Joe Klein meanwhile explains “how Ted Kennedy found himself” in a personal remembrance of the man he knew for many years.

Michael Tomasky writes in the Guardian in his moving piece:

One would be hard pressed to argue that Ted Kennedy’s death was a more bitter pill for the country than the deaths of his brothers before him – John, the young president whose assassination gave Americans a hard warning about the violent age they were about to enter, or Robert, the presidential aspirant who was thought at the time to be the last leader in America who might have been able to help the nation transcend that violence.

Nevertheless, the heavens have somehow conspired to make this Kennedy death, however expected it might have been, nearly as heartbreaking as those of his vigorous younger brothers.

Charles P. Pierce writes in a long piece about Ted Kennedy’s life and career about how the events in Chappaquiddick shortly before the first man landed on the moon affected the rest of Senator Ted Kennedy’s career:

She’s always there.

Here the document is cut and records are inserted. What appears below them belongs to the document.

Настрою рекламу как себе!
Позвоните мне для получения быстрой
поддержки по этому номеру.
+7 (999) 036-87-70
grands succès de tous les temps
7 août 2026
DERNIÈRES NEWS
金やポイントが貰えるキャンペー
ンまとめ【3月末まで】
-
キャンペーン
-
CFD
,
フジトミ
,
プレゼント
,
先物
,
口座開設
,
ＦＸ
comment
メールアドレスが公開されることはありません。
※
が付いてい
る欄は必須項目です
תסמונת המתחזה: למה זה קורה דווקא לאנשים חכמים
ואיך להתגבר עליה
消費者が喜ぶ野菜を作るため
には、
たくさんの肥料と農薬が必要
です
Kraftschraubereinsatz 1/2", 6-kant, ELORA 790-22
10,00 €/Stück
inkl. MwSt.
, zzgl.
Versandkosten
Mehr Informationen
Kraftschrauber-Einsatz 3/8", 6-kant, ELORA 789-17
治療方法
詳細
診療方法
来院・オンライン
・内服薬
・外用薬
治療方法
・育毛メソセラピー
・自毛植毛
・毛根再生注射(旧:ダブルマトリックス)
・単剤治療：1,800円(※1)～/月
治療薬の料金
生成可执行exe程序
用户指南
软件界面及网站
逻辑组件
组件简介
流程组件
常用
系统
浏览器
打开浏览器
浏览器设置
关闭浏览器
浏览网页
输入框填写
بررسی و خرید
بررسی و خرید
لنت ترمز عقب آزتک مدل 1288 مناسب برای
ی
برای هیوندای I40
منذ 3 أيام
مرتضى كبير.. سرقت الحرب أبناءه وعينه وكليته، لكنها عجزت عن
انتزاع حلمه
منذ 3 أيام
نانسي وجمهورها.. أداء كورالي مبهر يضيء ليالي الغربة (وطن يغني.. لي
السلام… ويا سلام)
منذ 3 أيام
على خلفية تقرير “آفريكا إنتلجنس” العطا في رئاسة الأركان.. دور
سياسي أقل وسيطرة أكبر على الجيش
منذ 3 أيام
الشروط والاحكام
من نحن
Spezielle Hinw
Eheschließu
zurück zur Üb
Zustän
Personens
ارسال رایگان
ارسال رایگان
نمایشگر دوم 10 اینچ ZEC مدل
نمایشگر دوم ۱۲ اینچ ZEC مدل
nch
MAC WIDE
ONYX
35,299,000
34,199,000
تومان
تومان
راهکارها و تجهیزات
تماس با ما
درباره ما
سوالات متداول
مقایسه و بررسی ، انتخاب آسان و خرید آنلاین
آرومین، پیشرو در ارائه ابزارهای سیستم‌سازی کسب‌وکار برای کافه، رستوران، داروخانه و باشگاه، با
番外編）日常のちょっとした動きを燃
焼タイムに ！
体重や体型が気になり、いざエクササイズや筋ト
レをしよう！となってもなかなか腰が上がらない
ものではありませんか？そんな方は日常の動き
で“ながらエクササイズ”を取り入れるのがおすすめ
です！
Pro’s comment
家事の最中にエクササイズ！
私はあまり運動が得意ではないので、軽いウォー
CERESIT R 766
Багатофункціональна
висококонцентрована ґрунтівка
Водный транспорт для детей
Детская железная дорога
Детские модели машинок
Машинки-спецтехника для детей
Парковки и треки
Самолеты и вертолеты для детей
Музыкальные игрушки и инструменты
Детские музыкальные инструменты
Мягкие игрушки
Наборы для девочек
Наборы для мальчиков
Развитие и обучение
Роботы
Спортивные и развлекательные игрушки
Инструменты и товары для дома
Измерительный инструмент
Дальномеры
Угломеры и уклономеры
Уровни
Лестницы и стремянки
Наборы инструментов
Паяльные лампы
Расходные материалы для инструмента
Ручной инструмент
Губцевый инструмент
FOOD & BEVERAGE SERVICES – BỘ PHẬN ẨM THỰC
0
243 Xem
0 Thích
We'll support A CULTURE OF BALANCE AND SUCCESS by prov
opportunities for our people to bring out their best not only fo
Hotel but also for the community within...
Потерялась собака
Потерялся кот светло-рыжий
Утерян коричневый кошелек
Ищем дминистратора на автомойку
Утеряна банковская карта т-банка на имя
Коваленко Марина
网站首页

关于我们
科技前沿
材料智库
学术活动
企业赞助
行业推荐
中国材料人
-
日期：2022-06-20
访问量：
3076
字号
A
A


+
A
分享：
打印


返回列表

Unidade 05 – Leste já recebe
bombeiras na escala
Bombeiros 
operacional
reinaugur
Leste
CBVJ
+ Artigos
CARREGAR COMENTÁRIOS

Even if she doesn’t fit in the narrative line, she is so much of the dark energy behind it. She denies to him forever the moral credibility that lay behind not merely all those rhetorical thunderclaps that came so easily in the New Frontier but also Robert Kennedy’s anguished appeals to the country’s better angels. He was forced from the rhetoric of moral outrage and into the incremental nitty-gritty of social justice. He learned to plod, because soaring made him look ridiculous…

And if his name were Edward Moore, he would have done time.